Returns (allowed: bool, remaining: int).
Uses Redis sorted sets — each call is scored by Unix timestamp.
"""
r = await get_redis() # reuse client from rate_limiter.py
now = time.time()
window_start = now - window_seconds
pipe = r.pipeline()
# Remove expired entries
pipe.zremrangebyscore(key, 0, window_start)
# Count calls in window
pipe.zcard(key)
# Add this call
pipe.zadd(key, {str(now): now})
# Keep key alive for one window
pipe.expire(key, window_seconds)
results = await pipe.execute()
current_count = results[1] # count before adding this call
if current_count >= limit:
# Remove the call we just added — don't count refused calls
await r.zrem(key, str(now))
return False, 0
remaining = limit - current_count - 1
return True, remaining
Use it for daily quota checks per API key:
# In your route, after token bucket:
allowed, remaining = await sliding_window_check(
key=f"quota:daily:{payload.user_id}",
limit=100, # Starter plan: 100 calls/day
window_seconds=86400,
)
if not allowed:
raise HTTPException(
status_code=429,
detail="Daily quota exceeded. Upgrade to Pro for 2,000 calls/day — starts at $29/month.",
headers={"X-RateLimit-Remaining": "0", "Retry-After": "86400"},
)
Verification
Run a quick load test with curl in a loop:
for i in $(seq 1 15); do
curl -s -o /dev/null -w "%{http_code}\n" \
-X POST http://localhost:8000/chat \
-H "Content-Type: application/json" \
-d '{"message": "hello", "user_id": "test-user-1"}'
done
You should see:
200
200
...
200 ← 10 allowed (burst capacity)
429
429
429
429
429 ← remaining calls blocked
Then wait 10 seconds and retry — tokens refill at 0.5/s, so you'll get ~5 new requests through.
sleep 10
curl -s -w "%{http_code}\n" -X POST http://localhost:8000/chat \
-H "Content-Type: application/json" \
-d '{"message": "hello", "user_id": "test-user-1"}'
# → 200
What You Learned
- Token bucket is the right default for LLM chat — it allows natural burst behavior while capping sustained abuse. Fixed window is dangerous at the boundary.
- Lua scripts are mandatory for Redis rate limiters under concurrency. Non-atomic check-then-set causes race conditions that let abusers slip through at scale.
- Layer your limits: IP limits stop bots, user limits enforce fair use, sliding windows enforce paid quotas.
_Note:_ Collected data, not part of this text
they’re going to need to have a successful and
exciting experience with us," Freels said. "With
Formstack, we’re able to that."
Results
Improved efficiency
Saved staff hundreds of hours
Don't rely on a single limit.
- Always return
Retry-Afterin 429 responses — well-behaved clients (and your own frontend) will back off automatically instead of hammering harder. - When NOT to use this: if you're on a managed API gateway (AWS API Gateway, Cloudflare Workers AI), use their built-in rate limiting. Rolling your own Redis solution on top adds latency for no gain.
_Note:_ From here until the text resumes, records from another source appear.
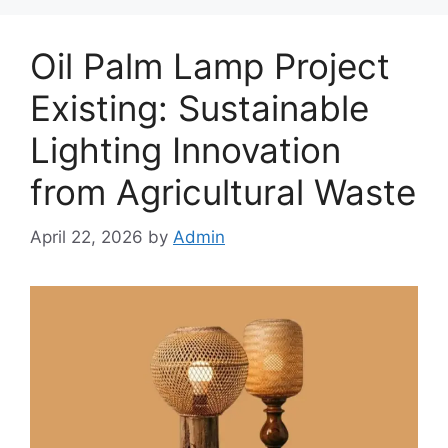
Oil Palm Lamp Project
Existing: Sustainable
Lighting Innovation
from Agricultural Waste
April 22, 2026
by
Admin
Tested on Python 3.12, FastAPI 0.115, redis-py 5.x, Redis 7.2, Ubuntu 24.04 & macOS Sequoia
FAQ
Q: Does this work with Anthropic's API as well as OpenAI?
A: Yes — the limiter runs in your application layer before any upstream call. Swap openai_client.chat.completions.create for anthropic.Anthropic().messages.create and the limiting logic is identical.
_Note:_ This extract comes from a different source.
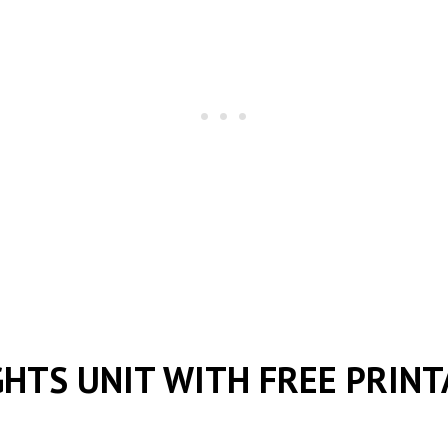
GHTS UNIT WITH FREE PRINT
Q: What's the difference between rate limiting and throttling?
A: Rate limiting rejects requests that exceed a threshold with a 429. Throttling queues them and slows delivery. For LLM APIs, rejection is almost always better — queuing causes memory buildup and unpredictable latency spikes.
Q: Can I run this without Redis, on a single-worker server?
A: Yes. Replace the Redis calls with an in-memory dict and asyncio.Lock. This works fine for single-process deployments but breaks across multiple Uvicorn workers — each worker has its own memory space.
Q: How much does Redis add to latency? A: A local Redis call takes ~0.1–0.3ms. Against an LLM call that takes 500–5000ms, this is noise. On Redis Cloud (AWS us-east-1), expect ~1–2ms round-trip — still negligible.
Q: What's the minimum plan for Redis Cloud to support this in production? A: The Free tier (30MB) is sufficient for up to ~50,000 active user keys. Paid plans start at $7/month for 250MB on AWS us-east-1 — more than enough for most early-stage LLM products.